Third, we need to ponder where we will be personally and where our churches will be post-pandemic. For instance, who does the church really served and does it prefer an on-site gathering or offline. As Christians, our mind should be focused on the long-term, knowing that God is in control of everything and we should look forward to the time when we will enter his promised land.
We need to equip ourselves during this time of quarantine so we are able to break through by following the work of the Holy Spirit.
Brother Elliot: I'm not sure if online ministry will become mainstream in the post-pandemic era. However, the cost of online ministry is lower than that of on-site. In addition, online ministry results in the production of “celebrity” churches and pastors. This trend is already visible.
The challenges brought by the pandemic are the products of the larger environment, not the chief challenge confronting churches. The primary challenge lies in what the church is and how it responds to the situation.
Recently, I often think that crises are always there in any era, like the Black Death and the era of wars. In Jesus’ time, evangelism was not very smooth. There was much persecution. We should not follow questions, but God calls us to be churches and to be prophets among nations. The same solution comes from the Bible and our faith.
Our focus should be on how to respond to these circumstances and live out our faith. How should churches respond?
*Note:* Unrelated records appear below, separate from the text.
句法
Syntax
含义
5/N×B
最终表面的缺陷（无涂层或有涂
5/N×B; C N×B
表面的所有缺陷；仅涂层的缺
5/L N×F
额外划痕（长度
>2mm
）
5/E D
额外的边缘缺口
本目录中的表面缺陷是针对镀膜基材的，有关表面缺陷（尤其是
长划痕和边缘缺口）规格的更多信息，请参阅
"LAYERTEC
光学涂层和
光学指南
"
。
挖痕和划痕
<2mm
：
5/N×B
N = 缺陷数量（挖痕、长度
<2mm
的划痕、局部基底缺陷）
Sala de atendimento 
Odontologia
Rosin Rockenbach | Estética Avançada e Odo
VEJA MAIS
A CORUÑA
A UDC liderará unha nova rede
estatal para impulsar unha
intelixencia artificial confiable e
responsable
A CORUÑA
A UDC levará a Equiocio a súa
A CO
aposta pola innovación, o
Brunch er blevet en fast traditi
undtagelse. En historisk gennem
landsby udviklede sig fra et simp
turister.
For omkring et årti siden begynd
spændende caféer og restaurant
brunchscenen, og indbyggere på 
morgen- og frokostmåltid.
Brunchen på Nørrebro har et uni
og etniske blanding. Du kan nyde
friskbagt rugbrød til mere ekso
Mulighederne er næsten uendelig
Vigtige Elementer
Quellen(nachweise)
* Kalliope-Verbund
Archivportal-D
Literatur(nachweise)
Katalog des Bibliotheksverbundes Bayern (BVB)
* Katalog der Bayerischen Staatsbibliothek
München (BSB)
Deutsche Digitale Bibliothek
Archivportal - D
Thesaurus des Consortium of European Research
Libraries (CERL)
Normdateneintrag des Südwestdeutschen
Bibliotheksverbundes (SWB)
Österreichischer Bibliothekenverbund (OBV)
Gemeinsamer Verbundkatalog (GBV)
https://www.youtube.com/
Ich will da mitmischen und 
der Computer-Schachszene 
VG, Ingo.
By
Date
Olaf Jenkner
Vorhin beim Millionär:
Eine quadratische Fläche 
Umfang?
Should churches focus on their own problems or respond to the calling of the current time period? There is no answer in the crises alone. We should return to God’s will and think about the church's responsibility to society.
As Rev. Wang mentioned, many people turned to faith out of fear, so can churches offer help to them? Since many people became mentally depressed or financially burdened, can churches give a hand? Can churches provide peace in this disturbing world? When Germany dropped bombs on Britain during World War II, C.S. Lewis shared theological truths and experiences through a series of BBC radio talks, giving the whole country hope and the strength to fight. Later the talks became the book Mere Christianity.
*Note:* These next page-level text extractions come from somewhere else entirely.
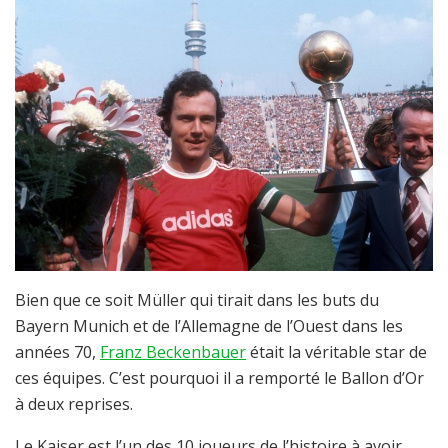
Bien que ce soit Müller qui tirait dans les buts du
Bayern Munich et de l’Allemagne de l’Ouest dans les
années 70,
Franz Beckenbauer
était la véritable star de
ces équipes. C’est pourquoi il a remporté le Ballon d’Or
à deux reprises.
Le Kaiser est l’un des 10 joueurs de l’histoire à avoir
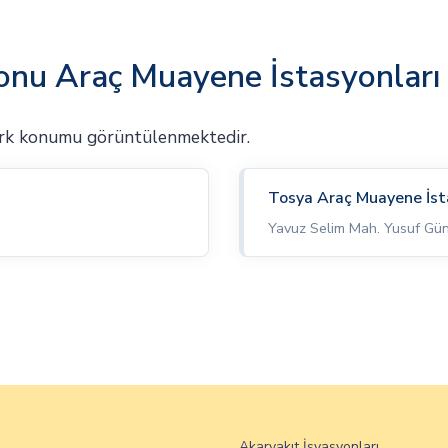
nu Araç Muayene İstasyonları
rk konumu görüntülenmektedir.
Tosya Araç Muayene İs
Yavuz Selim Mah. Yusuf Gü
Akaryakıt İsyasyonları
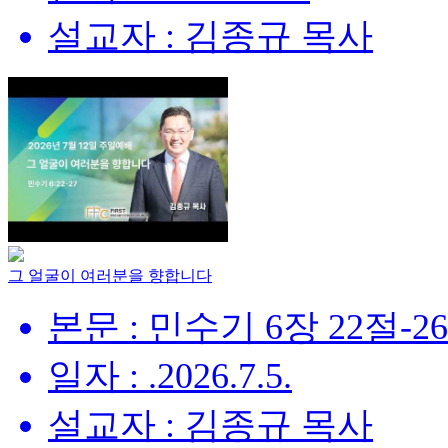
설교자 : 김종규 목사
그 얼굴이 여러분을 향합니다
본문 : 민수기 6장 22절-2
일자 : .2026.7.5.
설교자 : 김종규 목사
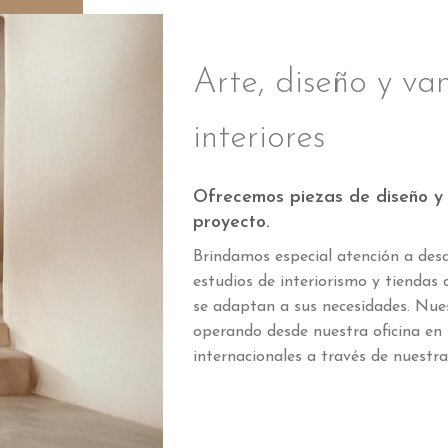
Arte, diseño y va
interiores
Ofrecemos piezas de diseño y
proyecto.
Brindamos especial atención a desar
estudios de interiorismo y tiendas
se adaptan a sus necesidades. Nues
operando desde nuestra oficina en
internacionales a través de nuestra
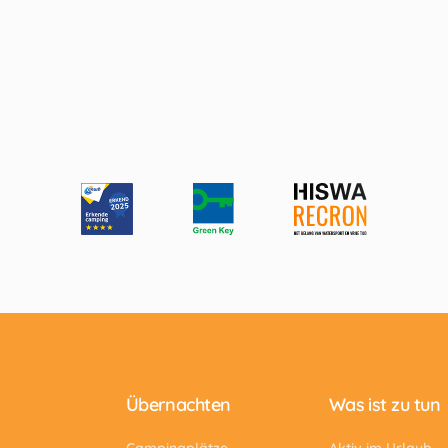
Übernachten
Was ist zu tun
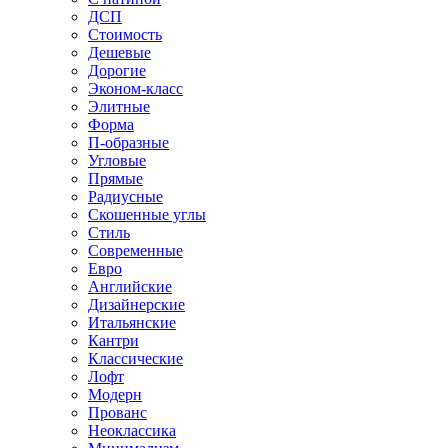
ДСП
Стоимость
Дешевые
Дорогие
Эконом-класс
Элитные
Форма
П-образные
Угловые
Прямые
Радиусные
Скошенные углы
Стиль
Современные
Евро
Английские
Дизайнерские
Итальянские
Кантри
Классические
Лофт
Модерн
Прованс
Неоклассика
Can the Chinese church offer such strength in this turbulent age? Apart from taking care of our own churches, we have the ultimate burden of caring for souls. I believe the good news God entrusts to the church gives people life. Amid fear, financial worries, and uncertain turmoil, can churches become this era’s ark where people taste the Lord’s grace and peace over the fear of death?
Meanwhile, churches need to live out the love of Christ. The message of the gospel gives faith, which expresses itself through love. Similarly, the service that churches offer to the world is the specific testimony of the gospel. If churches only worry about their own problems, they will not have any credible witness. Jesus shares with us the story of the good Samaritan who loved his neighbor and the story of a man who asked bread for his friend. Can the Chinese church be a positive witness in society or the surrounding communities?
I hold that two points are the underlying challenge for churches in the post-pandemic era. They require us to return to the Bible and Christian faith and to meditate on examples from church history.